What the research actually shows
The human evidence here is narrow but real, and almost all of it is about the DAC version. The landmark trial enrolled 65 healthy adults aged 21 to 61 and found that a single injection of CJC-1295 raised growth hormone levels for about six days and IGF-1 for nine to eleven days, with effects building up over repeated doses. A second human study answered an important worry: continuously stimulating the pituitary might flatten the natural pulses of GH that happen during deep sleep. It did not. The pituitary kept its normal rhythm even while the overall level rose.
Beyond that, the picture thins out quickly. In mice bred to lack GHRH, once-daily CJC-1295 normalized their stunted growth, which tells us the mechanism works in a deficient system. But that is mice, in an extreme deficiency, not healthy or normally aging humans. There are no published trials looking at body composition over time, at bone density, at postmenopausal women, or at anything longer than a few weeks. The honest summary is that we have solid early evidence for one thing (it raises GH and IGF-1, and it lasts) and very little for everything people actually hope it does.
The honest part
CJC-1295 is not approved by the FDA for any use, and it is sold outside regulated pharmaceutical channels as a research compound. Long-term effects in healthy adults are genuinely unknown, and that matters more with the DAC version specifically: because it lingers for days, you cannot simply stop and have it clear quickly if something feels off. Elevated growth hormone and IGF-1 are not automatically harmless, and a steady multi-day elevation is a different exposure than a brief natural pulse.

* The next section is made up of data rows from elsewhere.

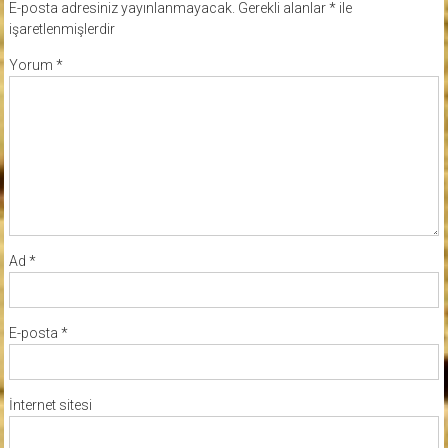
E-posta adresiniz yayınlanmayacak.
Gerekli alanlar
*
ile
işaretlenmişlerdir
Yorum
*
Ad
*
E-posta
*
İnternet sitesi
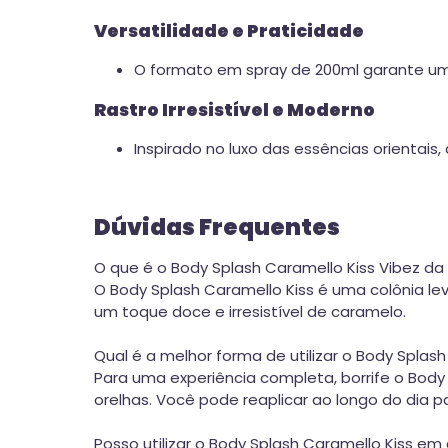
Versatilidade e Praticidade
O formato em spray de 200ml garante uma 
Rastro Irresistível e Moderno
Inspirado no luxo das essências orientais,
Dúvidas Frequentes
O que é o Body Splash Caramello Kiss Vibez da
O Body Splash Caramello Kiss é uma colônia l
um toque doce e irresistível de caramelo.
Qual é a melhor forma de utilizar o Body Splash
Para uma experiência completa, borrife o Bod
orelhas. Você pode reaplicar ao longo do dia p
Posso utilizar o Body Splash Caramello Kiss e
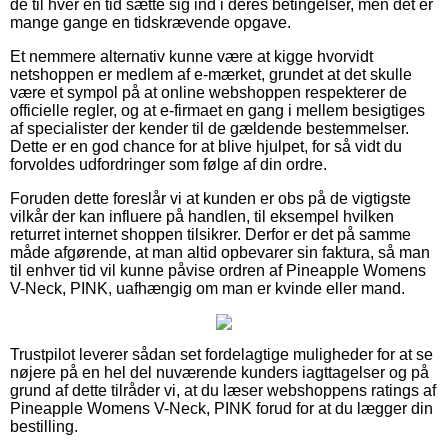
de til hver en tid sætte sig ind i deres betingelser, men det er
mange gange en tidskrævende opgave.
Et nemmere alternativ kunne være at kigge hvorvidt
netshoppen er medlem af e-mærket, grundet at det skulle
være et sympol på at online webshoppen respekterer de
officielle regler, og at e-firmaet en gang i mellem besigtiges
af specialister der kender til de gældende bestemmelser.
Dette er en god chance for at blive hjulpet, for så vidt du
forvoldes udfordringer som følge af din ordre.
Foruden dette foreslår vi at kunden er obs på de vigtigste
vilkår der kan influere på handlen, til eksempel hvilken
returret internet shoppen tilsikrer. Derfor er det på samme
måde afgørende, at man altid opbevarer sin faktura, så man
til enhver tid vil kunne påvise ordren af Pineapple Womens
V-Neck, PINK, uafhængig om man er kvinde eller mand.
Trustpilot leverer sådan set fordelagtige muligheder for at se
nøjere på en hel del nuværende kunders iagttagelser og på
grund af dette tilråder vi, at du læser webshoppens ratings af
Pineapple Womens V-Neck, PINK forud for at du lægger din
bestilling.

There is also the mix-up risk itself. Because "DAC" and "no DAC" get swapped so casually by sellers, purity and accurate labeling are real concerns, and there is no standardized third-party testing requirement across vendors. If you are evaluating this compound, knowing exactly which of the two you are looking at is step one, and confirming a vendor actually tests what they sell is step two. Consult a healthcare provider who understands the endocrinology if you are considering it, not just someone repeating the marketing.